4.CERTAIN TRANSACTIONS.
4.1If the Company proposes at any time to effect a Change of Control, an Initial Public Offering, a Deemed Liquidation Event, a Reorganization Event, Cash Dividend Event or a Dividend Event, then the Company shall give the Holder at least ten (10) Business Days advance written notice (each, a “Transaction Notice”) of the anticipated closing date for such transaction or event or the anticipated initial closing date for such Initial Public Offering, as applicable.
4.2If the IRR on the Vesting Date (after giving effect and taking into account the Investor Liquidity Transaction, if applicable, including its effect on any other securities or obligations of the Company) is less than 30.0%, then this Warrant shall be deemed to be expired, cancelled and forfeited for no consideration and shall not be exercisable. If the IRR on the Vesting Date is less than 32.0% but equal to or greater than 30.0%, then from and after the Vesting Date, the Maximum Number of Shares shall be reduced by an amount, rounded to the nearest whole share, equal to: (x) the Maximum Number of Shares immediately prior to the adjustment pursuant to this Section 4.2 multiplied by (y) a fraction, the numerator of which equals 32.0% minus such IRR and the denominator of which equals 2%.

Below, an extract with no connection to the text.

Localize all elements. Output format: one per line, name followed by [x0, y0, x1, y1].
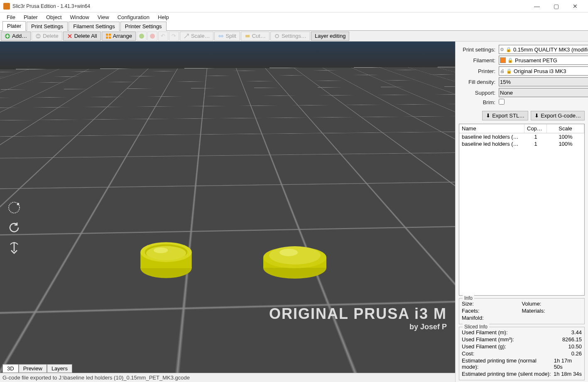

4.3In the event of a merger involving the Company that constitutes a Change of Control of the Company that does not result in the expiration, cancellation and forfeiture of this Warrant pursuant to Section 4.2, and Holder has not fully exercised this Warrant prior thereto, then this Warrant shall automatically be deemed to be fully exercised in a net exercise pursuant to Section 2.5 effective immediately prior to and contingent upon the consummation of such transaction; provided, that if the consideration in such Change of Control does not consist solely of cash, at the election of the Holder, the cash portion of the consideration shall be used first to effect such net exercise (i.e., notwithstanding the net exercise, if so elected, the Holder would receive all of the non-cash consideration that it would have received had it exercised this Warrant for cash, but the cash consideration would be net of the Exercise Price).
4.4In the event that that this Warrant has not been exercised prior to the Expiration Date, then this Warrant shall automatically be deemed to be exercised on the Expiration Date on a net exercise basis pursuant to Section 2.6 as to all shares of Warrant Stock for which it shall not previously has been exercised.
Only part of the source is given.